Elizabeth stood at the lowest chamber of Ebon Hollow—the Black Sanctum, where no light had touched in a thousand years. It was not a place where people walked. It was a tomb. A place where voices faded, where footsteps did not echo.
She was not supposed to be here.
But the whispers had called her.
And she had listened.
---
The Veil of Mourning did not look like a prison.
It was a curtain of black silk, stretching from wall to wall, shifting as though caught in a wind that did not exist. It was thin—too thin to be holding back the things the Kierane feared.
But the moment Elizabeth stood before it—she knew.
The runes on the walls flickered. The seals, carved into stone and reinforced for generations, were fading—like breath on glass.
Something was wrong.
She reached out—
Not to tear it.
Not to break it.
Just to understand.
Her fingers brushed the fabric—
And the world shattered.
---
A sound tore through the chamber—low, deep, and endless. It was not a roar. It was not a scream.
It was laughter.
Slow. Hollow. Amused.
The Veil rippled.
The silk split.
And from the other side—
A hand emerged.
Pale. Elongated. Unfamiliar.
Not human.
Elizabeth staggered back, her breath locked in her throat.
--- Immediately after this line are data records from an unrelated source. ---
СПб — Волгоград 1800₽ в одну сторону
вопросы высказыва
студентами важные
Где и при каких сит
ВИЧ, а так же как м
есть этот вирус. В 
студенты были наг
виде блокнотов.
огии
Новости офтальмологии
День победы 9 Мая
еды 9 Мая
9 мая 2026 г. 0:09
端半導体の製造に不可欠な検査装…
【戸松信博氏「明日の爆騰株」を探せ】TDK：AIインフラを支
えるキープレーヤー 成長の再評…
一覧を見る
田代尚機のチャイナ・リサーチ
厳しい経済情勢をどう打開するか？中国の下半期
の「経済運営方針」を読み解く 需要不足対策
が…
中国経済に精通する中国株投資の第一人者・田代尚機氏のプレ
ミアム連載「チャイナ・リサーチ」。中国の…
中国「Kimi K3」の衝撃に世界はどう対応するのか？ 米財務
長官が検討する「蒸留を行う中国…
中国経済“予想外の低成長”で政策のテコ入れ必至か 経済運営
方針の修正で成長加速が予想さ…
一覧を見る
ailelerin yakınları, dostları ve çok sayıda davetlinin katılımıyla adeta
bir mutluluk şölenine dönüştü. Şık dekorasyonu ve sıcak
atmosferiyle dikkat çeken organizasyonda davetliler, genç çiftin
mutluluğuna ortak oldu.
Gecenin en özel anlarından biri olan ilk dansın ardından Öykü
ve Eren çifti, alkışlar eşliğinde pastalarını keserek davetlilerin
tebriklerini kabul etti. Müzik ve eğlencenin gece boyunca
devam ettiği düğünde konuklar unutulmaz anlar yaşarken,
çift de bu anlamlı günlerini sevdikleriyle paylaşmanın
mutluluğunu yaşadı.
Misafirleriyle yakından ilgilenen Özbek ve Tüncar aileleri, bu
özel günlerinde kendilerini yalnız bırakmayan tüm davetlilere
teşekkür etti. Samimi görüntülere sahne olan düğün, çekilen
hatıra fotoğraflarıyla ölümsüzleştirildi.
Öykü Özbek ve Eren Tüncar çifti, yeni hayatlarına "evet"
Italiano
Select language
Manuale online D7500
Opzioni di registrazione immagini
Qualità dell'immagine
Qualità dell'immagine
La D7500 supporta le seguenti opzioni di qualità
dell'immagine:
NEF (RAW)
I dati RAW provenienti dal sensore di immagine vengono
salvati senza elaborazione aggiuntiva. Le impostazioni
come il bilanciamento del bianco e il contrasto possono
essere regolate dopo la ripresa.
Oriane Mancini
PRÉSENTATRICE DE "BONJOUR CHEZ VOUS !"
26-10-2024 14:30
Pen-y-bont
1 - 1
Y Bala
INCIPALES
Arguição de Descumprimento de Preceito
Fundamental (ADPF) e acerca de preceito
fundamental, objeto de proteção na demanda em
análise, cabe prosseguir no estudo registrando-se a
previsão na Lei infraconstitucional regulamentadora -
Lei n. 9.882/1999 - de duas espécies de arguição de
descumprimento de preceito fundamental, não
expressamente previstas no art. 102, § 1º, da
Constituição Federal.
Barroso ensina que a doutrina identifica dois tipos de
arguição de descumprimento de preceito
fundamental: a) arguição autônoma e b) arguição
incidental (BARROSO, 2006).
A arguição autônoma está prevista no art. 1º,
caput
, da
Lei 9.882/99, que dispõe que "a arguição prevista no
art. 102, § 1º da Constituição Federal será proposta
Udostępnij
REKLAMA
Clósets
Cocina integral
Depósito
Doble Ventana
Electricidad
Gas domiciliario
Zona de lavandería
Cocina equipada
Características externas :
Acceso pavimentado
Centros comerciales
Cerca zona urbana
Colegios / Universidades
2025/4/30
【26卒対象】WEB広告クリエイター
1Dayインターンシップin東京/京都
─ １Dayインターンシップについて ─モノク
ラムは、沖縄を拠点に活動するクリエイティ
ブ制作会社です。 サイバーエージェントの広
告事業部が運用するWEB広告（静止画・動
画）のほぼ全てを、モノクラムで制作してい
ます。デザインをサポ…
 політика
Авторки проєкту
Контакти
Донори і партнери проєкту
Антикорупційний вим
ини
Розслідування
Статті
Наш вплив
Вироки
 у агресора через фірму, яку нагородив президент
Then—the thing stepped through.
It was tall, wrapped in black robes that did not move. Its face was covered by a mask—not carved, but grown from its flesh, smooth as polished bone.
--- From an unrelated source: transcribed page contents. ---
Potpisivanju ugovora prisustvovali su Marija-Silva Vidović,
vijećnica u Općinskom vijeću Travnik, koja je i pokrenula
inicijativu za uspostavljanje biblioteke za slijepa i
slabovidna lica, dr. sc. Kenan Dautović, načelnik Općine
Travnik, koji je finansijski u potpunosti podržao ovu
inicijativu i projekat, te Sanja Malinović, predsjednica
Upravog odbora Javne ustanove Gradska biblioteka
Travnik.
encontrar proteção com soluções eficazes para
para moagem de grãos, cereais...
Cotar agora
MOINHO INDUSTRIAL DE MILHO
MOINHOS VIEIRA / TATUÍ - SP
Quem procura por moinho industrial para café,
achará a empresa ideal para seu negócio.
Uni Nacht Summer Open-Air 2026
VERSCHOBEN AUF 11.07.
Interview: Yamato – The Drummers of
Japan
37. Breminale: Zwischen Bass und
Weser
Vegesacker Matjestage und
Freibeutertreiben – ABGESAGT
Its eyes were purely black
Endless black
But the moment they turned toward Elizabeth—
She felt herself vanish.
Her name. Her thoughts. Her body.
For a moment—
She was nothing.
Then—it spoke.
A voice like silk, like knives.
Like something that had been waiting.
"Ah… The door is open, ...Fuck it''s closing back, i will have to deal with this."
"Now where are we" The veilborn said.
And the Veilborn stepped into the world.